Simplicity Scales
New serialization format eliminates CPU bottlenecks, achieving 86% of peak memory bandwidth on large records.
Researchers Andrew Sampson and Ronny Chan from the 6OVER3 Institute, with Yuta Saito from GoodNotes, have published a paper titled "Simplicity Scales" introducing a groundbreaking serialization format called Bebop. The core innovation is its use of fixed-width encoding: a 32-bit integer is always four bytes, a float is always eight. This eliminates the conditional logic and byte-by-byte inspection required by variable-length formats like Protocol Buffers and JSON, which stall modern CPU pipelines. The result is decoding that's essentially a direct memory read.
Benchmark results are staggering. Across 19 decode workloads, Bebop outperformed Protocol Buffers by 9x to 213x. On a 1536-dimension embedding vector—common in AI applications—Bebop decoded in 2.8 nanoseconds versus 111 nanoseconds for Protocol Buffers and 4.69 microseconds for the highly optimized simdjson, a 1,675x speedup. For large records above 64 KB, the decoder achieves 86% of peak memory bandwidth, meaning the CPU is no longer the bottleneck.

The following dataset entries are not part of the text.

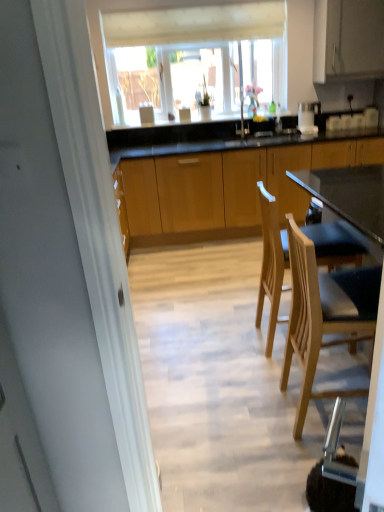 Question: Would you say transparent glass window at upper center is inside or outside light wood chair at right, which appears as the first chair when viewed from the back?

Choices:
 (A) inside
 (B) outside

Answer: (B)

Question: From a real-world perspective, relative to light wood chair at right, which appears as the first chair when viewed from the back, is transparent glass window at upper center vertically above or below?

Choices:
 (A) above
 (B) below

Answer: (A)

Question: Which of these objects is positioned farthest from the white matte cabinet at upper right, placed as the first cabinetry when sorted from top to bottom?

Choices:
 (A) light wood chair at lower right, which is the second chair from back to front
 (B) light wood chair at right, which appears as the first chair when viewed from the back
 (C) transparent glass window at upper center
 (D) wooden cabinets at center, the 1th cabinetry ordered from the bottom

Answer: (A)

Question: Considering the real-world distances, which object is farthest from the transparent glass window at upper center?

Choices:
 (A) wooden cabinets at center, the 1th cabinetry ordered from the bottom
 (B) light wood chair at right, arranged as the second chair when viewed from the front
 (C) light wood chair at lower right, which is the second chair from back to front
 (D) white matte cabinet at upper right, placed as the first cabinetry when sorted from top to bottom

Answer: (C) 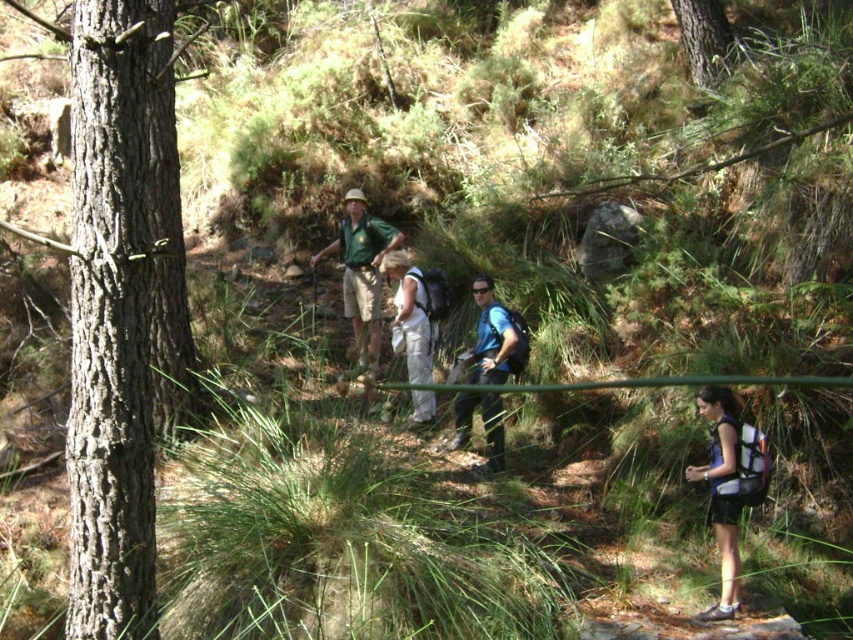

The paper also presents a transport-agnostic RPC protocol built on the Bebop wire format. This protocol introduces 'batch pipelining,' where dependent calls across services can execute in a single round trip with server-side dependency resolution. Critically, it can deploy over HTTP/1.1, HTTP/2, and binary transports without proxies. This removes the strict HTTP/2 requirement that has limited the adoption of gRPC in serverless platforms and web browsers, potentially unlocking new architectures for distributed systems.
- Bebop uses fixed-width encoding, making decoding a single memory read with no conditionals, unlike variable-length formats.
- Achieved 1,675x faster decoding than simdjson on a 1536-dim vector and 86% of peak memory bandwidth on large records.
- Includes a new RPC protocol with batch pipelining that works without HTTP/2, solving gRPC's serverless and browser limitations.
Why It Matters
This could dramatically reduce latency and cost for data-intensive applications like AI inference, real-time analytics, and microservices communication.